◆ Task to complete
Copy the lines below verbatim, beginning with the line that includes "uniquement les cookies" and continuing to the end; leave out everything before it.

——————————

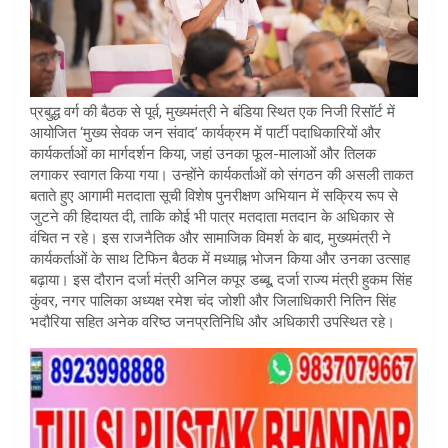
प्रबुद्ध वर्ग की बैठक से पूर्व, मुख्यमंत्री ने बंडिया स्थित एक निजी रिसॉर्ट में
आयोजित ‘मुख्य सेवक जन संवाद’ कार्यक्रम में पार्टी पदाधिकारियों और
कार्यकर्ताओं का मार्गदर्शन किया, जहां उनका फूल-मालाओं और तिलक
लगाकर स्वागत किया गया। उन्होंने कार्यकर्ताओं को संगठन की असली ताकत
बताते हुए आगामी मतदाता सूची विशेष पुनरीक्षण अभियान में सक्रिय रूप से
जुटने की हिदायत दी, ताकि कोई भी पात्र मतदाता मतदान के अधिकार से
वंचित न रहे। इस राजनैतिक और सामाजिक विमर्श के बाद, मुख्यमंत्री ने
कार्यकर्ताओं के साथ टिफिन बैठक में मध्याह्न भोजन किया और उनका उत्साह
बढ़ाया। इस दौरान दर्जा मंत्री अनिल कपूर डब्बू, दर्जा राज्य मंत्री हुकम सिंह
कुंवर, नगर पालिका अध्यक्ष रमेश चंद जोशी और जिलाधिकारी नितिन सिंह
भदौरिया सहित अनेक वरिष्ठ जनप्रतिनिधि और अधिकारी उपस्थित रहे।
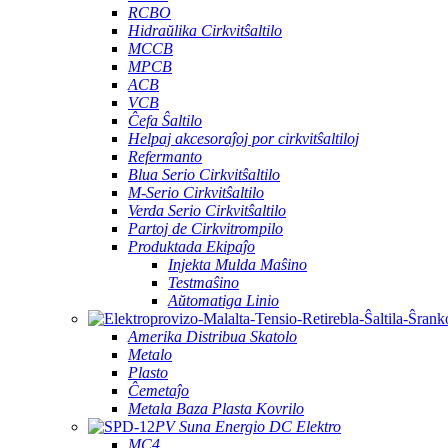
RCBO
Hidraŭlika Cirkvitŝaltilo
MCCB
MPCB
ACB
VCB
Ĉefa Ŝaltilo
Helpaj akcesoraĵoj por cirkvitŝaltiloj
Refermanto
Blua Serio Cirkvitŝaltilo
M-Serio Cirkvitŝaltilo
Verda Serio Cirkvitŝaltilo
Partoj de Cirkvitrompilo
Produktada Ekipaĵo
Injekta Mulda Maŝino
Testmaŝino
Aŭtomatiga Linio
Amerika Distribua Skatolo
Metalo
Plasto
Ĉemetaĵo
Metala Baza Plasta Kovrilo
PV Suna Energio DC Elektro
MC4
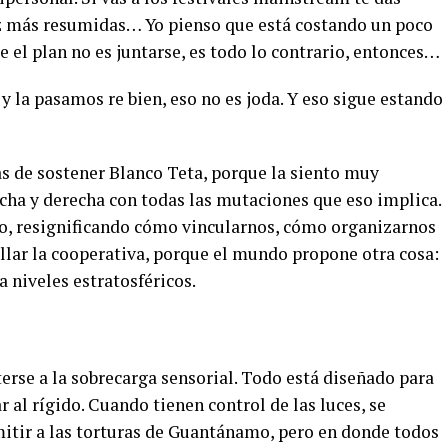
ez más resumidas… Yo pienso que está costando un poco
e el plan no es juntarse, es todo lo contrario, entonces…
 la pasamos re bien, eso no es joda. Y eso sigue estando
s de sostener Blanco Teta, porque la siento muy
echa y derecha con todas las mutaciones que eso implica.
, resignificando cómo vincularnos, cómo organizarnos
llar la cooperativa, porque el mundo propone otra cosa:
 niveles estratosféricos.
erse a la sobrecarga sensorial. Todo está diseñado para
 al rígido. Cuando tienen control de las luces, se
itir a las torturas de Guantánamo, pero en donde todos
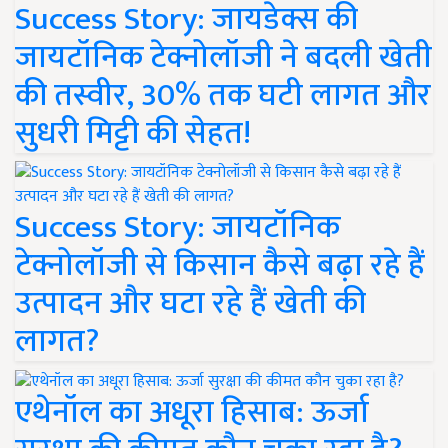
Success Story: जायडेक्स की
जायटॉनिक टेक्नोलॉजी ने बदली खेती
की तस्वीर, 30% तक घटी लागत और
सुधरी मिट्टी की सेहत!
Success Story: जायटॉनिक
टेक्नोलॉजी से किसान कैसे बढ़ा रहे हैं
उत्पादन और घटा रहे हैं खेती की
लागत?
एथेनॉल का अधूरा हिसाब: ऊर्जा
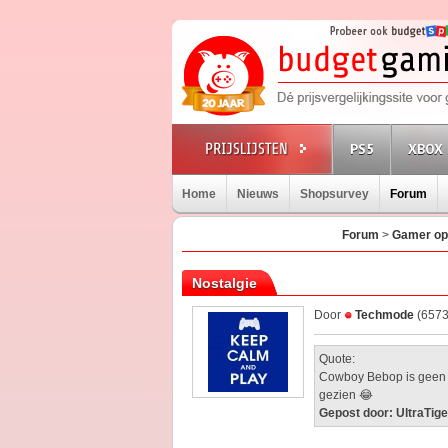
PS5
XBOX 
Home
Nieuws
Shopsurvey
Forum
Forum
>
Gamer op
Nostalgie
Door
Techmode
(6573
Quote:
Cowboy Bebop is geen no
gezien 😂
Gepost door: UltraTige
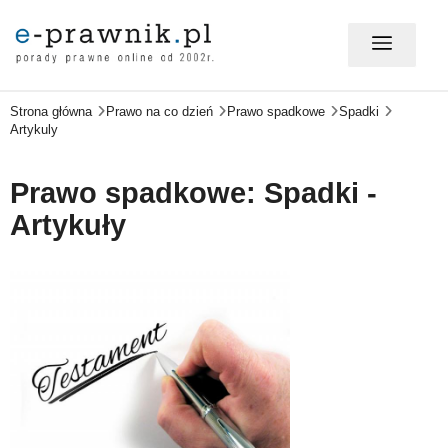
Strona główna
Prawo na co dzień
Prawo spadkowe
Spadki
MÓJ E-PRAWNIK - LOGOWANIE
Artykuly
PORADY PRAWNE ONLINE
Prawo spadkowe: Spadki -
Artykuły
PRAWO NA CO DZIEŃ
PRAWO W BIZNESIE
ZMIANY W PRAWIE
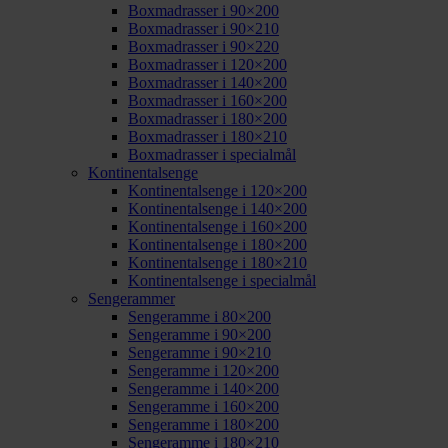
Boxmadrasser i 90×200
Boxmadrasser i 90×210
Boxmadrasser i 90×220
Boxmadrasser i 120×200
Boxmadrasser i 140×200
Boxmadrasser i 160×200
Boxmadrasser i 180×200
Boxmadrasser i 180×210
Boxmadrasser i specialmål
Kontinentalsenge
Kontinentalsenge i 120×200
Kontinentalsenge i 140×200
Kontinentalsenge i 160×200
Kontinentalsenge i 180×200
Kontinentalsenge i 180×210
Kontinentalsenge i specialmål
Sengerammer
Sengeramme i 80×200
Sengeramme i 90×200
Sengeramme i 90×210
Sengeramme i 120×200
Sengeramme i 140×200
Sengeramme i 160×200
Sengeramme i 180×200
Sengeramme i 180×210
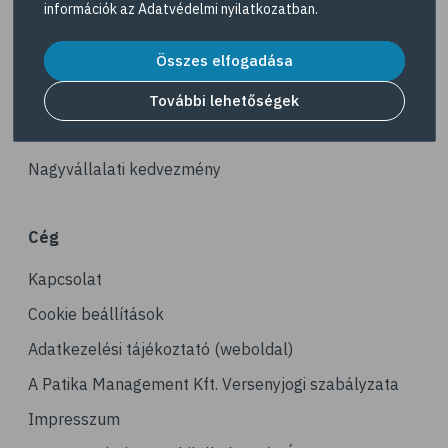
információk az
Adatvédelmi nyilatkozatban
.
# reuma
Akciós termékek
# ízületi fájdalom
Összes elfogadása
Dermokozmetikumok
# ízületek
Gyöngy Patika Magazin
További lehetőségek
# csontok
Patika kereső
# csontritkulás
Nagyvállalati kedvezmény
# porckopás
# derékfájás
Cég
# csonttörés
Kapcsolat
# mozgásszervi problémák
# köszvény
Cookie beállítások
# ínhüvelygyulladás
Adatkezelési tájékoztató (weboldal)
# tél
A Patika Management Kft. Versenyjogi szabályzata
# gyógynövények
Impresszum
# hipertónia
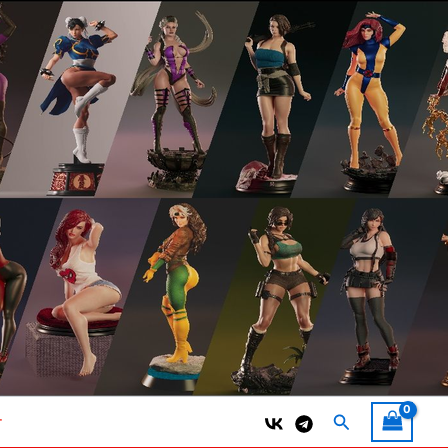
Поиск
т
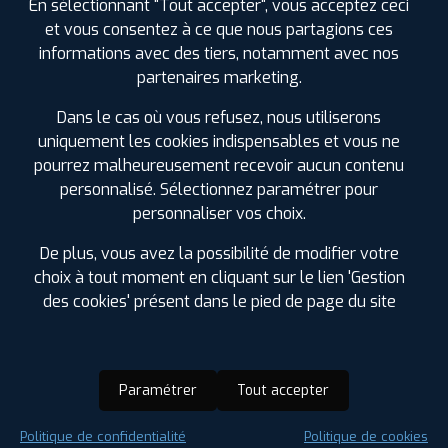
En sélectionnant "Tout accepter", vous acceptez ceci
et vous consentez à ce que nous partagions ces
informations avec des tiers, notamment avec nos
partenaires marketing.
Dans le cas où vous refusez, nous utiliserons
uniquement les cookies indispensables et vous ne
pourrez malheureusement recevoir aucun contenu
personnalisé. Sélectionnez paramétrer pour
personnaliser vos choix.
De plus, vous avez la possibilité de modifier votre
choix à tout moment en cliquant sur le lien 'Gestion
des cookies' présent dans le pied de page du site
Paramétrer
Tout accepter
Saison :
Été
Politique de confidentialité
Politique de cookies
Runflat :
Non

——————————

◆ Expected answer
uniquement les cookies indispensables et vous ne
pourrez malheureusement recevoir aucun contenu
personnalisé. Sélectionnez paramétrer pour
personnaliser vos choix.
De plus, vous avez la possibilité de modifier votre
choix à tout moment en cliquant sur le lien 'Gestion
des cookies' présent dans le pied de page du site
Paramétrer
Tout accepter
Saison :
Été
Politique de confidentialité
Politique de cookies
Runflat :
Non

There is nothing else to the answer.